As a great tourney fan I was all ready to get offended by this. Tournament and cash games need different skills, but they're both just as skillful. Then I got to this line:
"Until science significantly elongates human life, tournament players will never reach the long run."
I've got to admit, he has a point.
Poker is a mix of luck and skill. In the short run anyone can get lucky. Ace-two off can beat pocket rockets. But in the long run skill wins.
If you play cash games you can just keep on playing, hand after hand, repeating similar situations again and again. You can reach a pretty long run view of the game in which your skill level really matters.
It's more difficult to do that in tournaments. There just aren't as many around. It's rare if not impossible for a player to bust out of one tournament then immediately play in another. Then another. Then another.

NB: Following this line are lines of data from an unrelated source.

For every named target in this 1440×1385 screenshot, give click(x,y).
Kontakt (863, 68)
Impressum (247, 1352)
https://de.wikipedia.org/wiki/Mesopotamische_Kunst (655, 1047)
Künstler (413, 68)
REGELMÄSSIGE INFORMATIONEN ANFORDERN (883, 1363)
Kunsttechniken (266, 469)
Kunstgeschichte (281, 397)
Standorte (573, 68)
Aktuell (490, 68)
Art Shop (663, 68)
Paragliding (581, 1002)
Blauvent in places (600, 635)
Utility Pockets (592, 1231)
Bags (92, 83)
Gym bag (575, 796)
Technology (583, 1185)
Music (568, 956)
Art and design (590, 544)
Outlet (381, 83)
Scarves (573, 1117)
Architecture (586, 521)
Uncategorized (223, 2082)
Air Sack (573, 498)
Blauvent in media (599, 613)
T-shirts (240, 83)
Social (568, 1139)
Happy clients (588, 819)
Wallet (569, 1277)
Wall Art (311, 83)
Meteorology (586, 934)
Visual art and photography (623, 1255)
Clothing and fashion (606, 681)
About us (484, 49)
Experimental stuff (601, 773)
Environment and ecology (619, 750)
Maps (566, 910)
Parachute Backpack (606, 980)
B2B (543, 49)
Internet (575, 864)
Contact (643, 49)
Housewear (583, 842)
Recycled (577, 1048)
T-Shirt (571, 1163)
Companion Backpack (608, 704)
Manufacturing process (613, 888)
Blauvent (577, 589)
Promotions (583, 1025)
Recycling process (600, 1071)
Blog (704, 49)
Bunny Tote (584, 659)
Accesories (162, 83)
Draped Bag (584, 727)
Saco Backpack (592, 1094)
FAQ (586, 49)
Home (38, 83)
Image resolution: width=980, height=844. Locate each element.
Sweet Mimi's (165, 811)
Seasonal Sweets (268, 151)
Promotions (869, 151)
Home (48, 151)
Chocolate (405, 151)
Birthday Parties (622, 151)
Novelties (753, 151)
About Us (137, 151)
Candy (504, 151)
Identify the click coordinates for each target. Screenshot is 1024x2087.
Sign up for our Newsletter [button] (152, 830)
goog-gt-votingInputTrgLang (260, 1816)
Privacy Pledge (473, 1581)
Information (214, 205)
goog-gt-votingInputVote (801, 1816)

Even if they do, they will be starting from the early stages again. Tournament play requires different skills throughout the different stages - play at the final table is very different to play at the first blind levels. Even people who play nothing but tourneys are unlikely to see enough final tables to count as the "long run".
So what do I do now with that insight? Does it mean I should give up tournaments as pure gambling?
No. What it means to me is that I should play more tournaments in order to get as close as possible to the "long run".
Photo Credit: dicemanic (Creative Commons)
This one shows you're thinking. You went the other way than was obvious and expected. Most people would take it to mean stop playing tourneys and play more cash games but I understand and agree with your reasoning.